Normalized event shape target:

```json
{
  "source": "google_data_portability",
  "resource": "myactivity.youtube",
  "watched_at": "2026-05-15T04:18:00Z",
  "title": "Watched Example Video",
  "url": "https://www.youtube.com/watch?v=...",
  "video_id": "...",
  "channel": "...",
  "activity_controls": ["YouTube watch history"],
  "is_short": false,
  "raw_record_path": "/var/lib/youtube-activity-import/extracted/..."
}
```

## Probe result

Initial OAuth link worked, but Google reported that the Data Portability feature is not available in the user's country/region.
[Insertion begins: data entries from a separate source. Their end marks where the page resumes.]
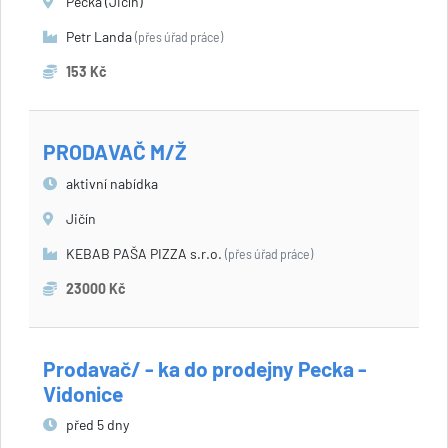
Pecka (Jičín)
Petr Landa
(přes úřad práce)
153 Kč
PRODAVAČ M/Ž
aktivní nabídka
Jičín
KEBAB PAŠA PIZZA s.r.o.
(přes úřad práce)
23000 Kč
Prodavač/ - ka do prodejny Pecka -
Vidonice
před 5 dny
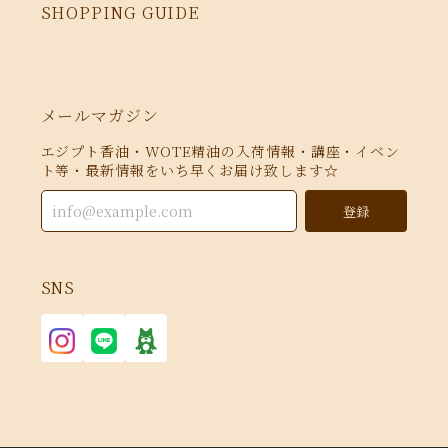
SHOPPING GUIDE
メールマガジン
エジプト香油・WOTE精油の入荷情報・講座・イベン
ト等・最新情報をいち早くお届け致します☆
登録
SNS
This blocks Google Data Portability as the primary automated source unless availability changes, the user's account/region changes, or another permitted Google access route exists.

## Open questions

- Is there any legitimate account/region configuration issue, or is Data Portability simply unavailable for the user?
- Can we use OAuth testing mode for a personal app with the restricted `myactivity.youtube` scope?
- Does the downloaded archive provide JSON by default, or do we need to choose/request format somehow?
- Does `titleUrl` reliably include the YouTube video URL for watched videos?
- Does `subtitles` reliably include channel/author?
- Does offline Premium viewing appear with actual watch time or sync time?
- Are Shorts distinguishable from URL/title/duration alone, or do we need YouTube metadata enrichment?
- Does the API issue refresh tokens in the usual way, or does time-based access use access tokens with expiry/renewal semantics specific to Data Portability?

## Initial decision

Do not proceed with Data Portability as the primary implementation while it is unavailable in the user's country/region. Keep the probe code for future use. Investigate fallback sources for automated watched-video data.